Continuous blood pressure prediction system using Conv-LSTM network on hybrid latent features of photoplethysmogram (PPG) and electrocardiogram (ECG) signals

Abstract

Continuous blood pressure (BP) monitoring is essential for managing cardiovascular disease. However, existing devices often require expert handling, highlighting the need for alternative methods to simplify the process. Researchers have developed various methods using physiological signals to address this issue. Yet, many of these methods either fall short in accuracy according to the BHS, AAMI, and IEEE standards for BP measurement devices or suffer from low computational efficiency due to the complexity of their models. To solve this problem, we developed a BP prediction system that merges extracted features of PPG and ECG from two pulses of both signals using convolutional and LSTM layers, followed by incorporating the R-to-R interval durations as additional features for predicting systolic (SBP) and diastolic (DBP) blood pressure. Our findings indicate that the prediction accuracies for SBP and DBP were 5.306 ± 7.248 mmHg with a 0.877 correlation coefficient and 3.296 ± 4.764 mmHg with a 0.918 correlation coefficient, respectively. We found that our proposed model achieved a robust performance on the MIMIC III dataset with a minimum architectural design and high-level accuracy compared to existing methods. Thus, our method not only meets the passing category for BHS, AAMI, and IEEE guidelines but also stands out as the most rapidly accurate deep-learning-based BP measurement device currently available.

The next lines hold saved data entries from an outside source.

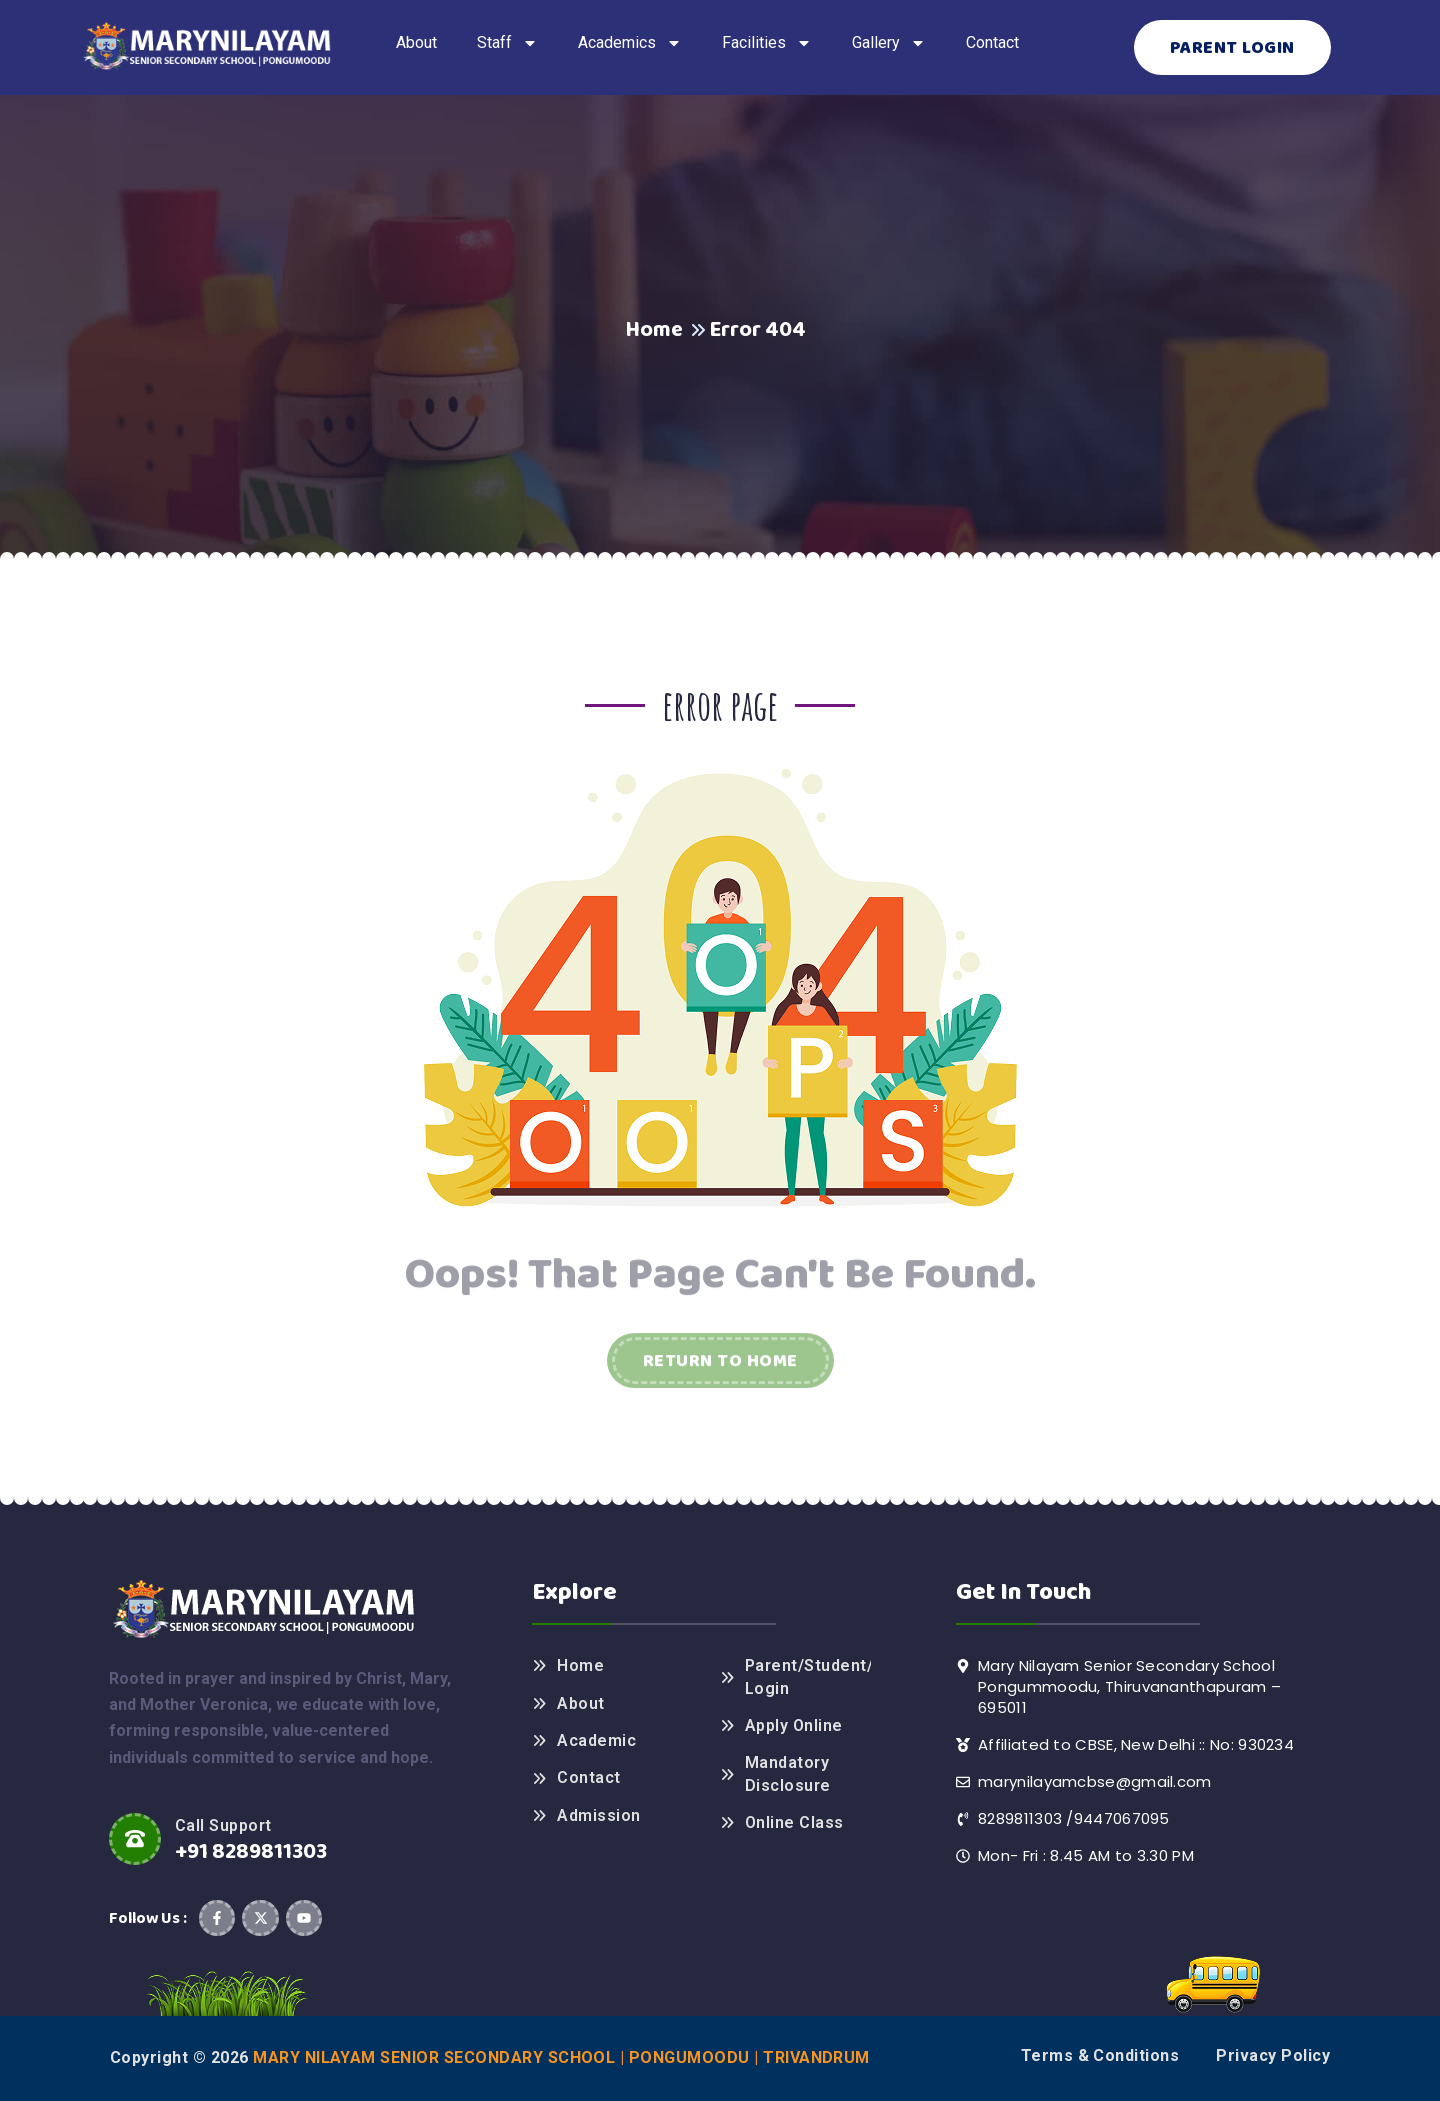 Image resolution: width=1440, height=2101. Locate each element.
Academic (596, 1740)
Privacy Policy (1273, 2055)
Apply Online (794, 1725)
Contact (588, 1777)
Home (654, 330)
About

Keywords: Blood pressure; Deep learning; Electrocardiography; LSTM; Photoplethysmography.

Figure 1

The flow diagram of our proposed method. The figure shows the process of predicting the systolic and diastolic blood pressure. Record files from the MIMIC-III dataset are passed to the preprocessing module. The output of the preprocessing module is three signals: PPG, ECG, and ABP. PPG and ECG signals are inputted to the DBP Prediction Network and SBP Prediction Network, whereas the ABP signal determines the target SBP and DBP values for training the Network.

Figure 2

Preprocessing of the MIMIC III dataset used in our experiments. The figure shows the inside of the preprocessing module for extracting PPG and ECG signals. It consists of 7 consecutive blocks, with each block depicting a particular function.

Figure 3

The SBP and DBP Prediction Networks. For predicting SBP, real SBP data was used as the target value. For predicting DBP, real DBP data was used. The network consists of Conv1D layers that process the ECG signal, Conv1D layers that process the PPG signal, a concatenation layer that mixes the features of PPG and ECG, an LSTM layer, and lastly, a fully connected layer to predict either SBP or DBP.

Figure 4

Distribution of subjects based on the total signal duration for the Training and Testing Datasets. A clustered column plot with a y-axis showing total the number of subjects belonging to a time duration category and an x-axis showing the duration length categories.

Figure 5

Distribution of blood pressure values in the Training and Testing datasets. The SBP and DBP distributions of the Training and Testing datasets are shown in panel (a), and the distributions of calculated PP for the Training and Testing datasets are shown in panel (b). The distributions are shown in a vertically stacking bar plot for both panels (a) and (b) with the y-axis showing the number of samples and the x-axis showing the blood pressure value in mmHg.

Figure 6

Error distributions and the Bland–Altman plots of the predicted SBP and DBP by the proposed model: (a) Error histogram for SBP, (b) Error histogram for DBP, (c) Bland–Altman plot for SBP, and (d) Bland–Altman plot for DBP. Figure panel (a) and (b) show an unimodal distribution of prediction error with the mean shown in bold-dashed lines. Panel (c) and (d) show scattered points of prediction data, shown in red color for SBP and blue color for DBP in the Bland–Altman plot, which shows the difference between the error of the predicted measurements against the averages of the error.

Figure 7

Distribution of subjects based on the total signal duration for the Training and Testing Datasets. Panel (a) shows a scatterplot of actual versus predicted SBP values from Conv1D-LSTM without R-to-R intervals. Panel (b) shows a scatterplot of actual versus predicted DBP values from Conv1D-LSTM with R-to-R intervals. Each plot has a regression line, orange for SBP and purple for DBP. This line overlays a dashed black line indicating perfect predictions.